The European Union is to accuse US tech giant Apple of taking illegal aid from the Irish state through sweetheart tax deals over two decades, the Financial Times reported on Monday.
A European Commission investigation into Apple’s tax affairs in Ireland, where it has enjoyed a rate of less than 2.0 percent, found that the company benefitted from illegal state aid, the FT reported citing sources close to the matter.
Ireland’s Department of Finance confirmed that the EU would be publishing a document on Monday but stressed that “the Commission has not formally decided that there is state aid” at play.
“Ireland is confident that there is no breach of state aid rules in this case and has already issued a formal response to the Commission earlier this month, addressing in detail the concerns and some misunderstandings contained in the opening decision,” the department added.
The European Union launched a probe in June into sweetheart tax deals negotiated by Apple, Starbucks and Fiat with three member states.
The investigation seeks to determine whether such arrangements offered by Ireland, Netherlands and Luxembourg give the companies an unfair competitive advantage and thus amount to illegal state aid.
Ireland is favoured as a European base by several major companies including Amazon, Facebook, PayPal and Twitter.
Apple’s European headquarters is in the southwest Irish city of Cork, where it employs 4,000 people.

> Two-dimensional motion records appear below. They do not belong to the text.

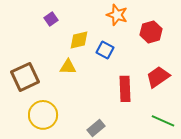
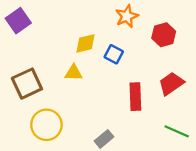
orange star: (117, 15) -> (127, 16), turned 30
purple square: (51, 19) -> (18, 21), moved, size x1.6

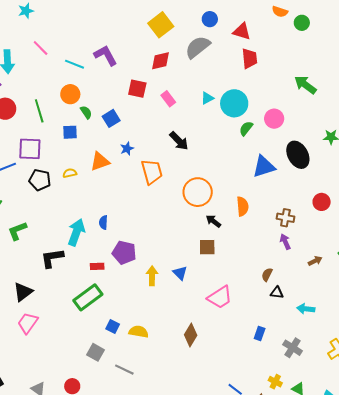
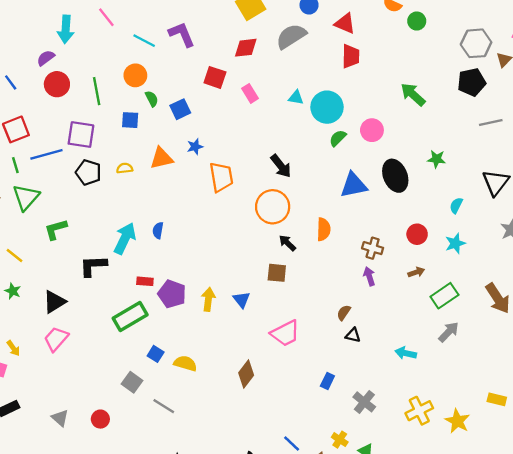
cyan triangle: (207, 98) -> (296, 98), turned 32
black arrow: (179, 141) -> (281, 166), moved
purple pentagon: (124, 253) -> (172, 294), moved
brown arrow: (315, 261) -> (416, 272), moved
cyan arrow: (306, 309) -> (406, 353), moved

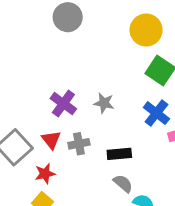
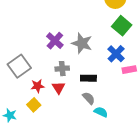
gray star: (104, 103) -> (82, 43), size x1.5
red triangle: (51, 140) -> (59, 88), moved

The country has a competitive corporate tax rate of 12.5 percent, which has been criticised by some other member states of the EU as unfair, but which Dublin has repeatedly defended.
But a 2013 investigation by the US Senate found that the maker of iPhones and iPads paid a lower rate by channelling overseas sales through subsidiaries in a deal negotiated with the Irish government.
The Organisation for Economic Cooperation and Development (OECD) this month began efforts to crack down on “aggressive” tax avoidance by multinational companies, such as the notorious mechanism known as the “Double Irish”.
Under such arrangements, a subsidiary based in a higher-tax country pays another subsidiary based in a tax haven, reducing the amount of tax the corporation pays on overall profits.
Ireland has indicated that such loopholes could be closed amid pressure from the OECD.
The group of 34 OECD nations has proposed new international measures aimed to force companies to report their profits and holdings country-by-country, increasing transparency and stopping common methods of shielding profits from tax.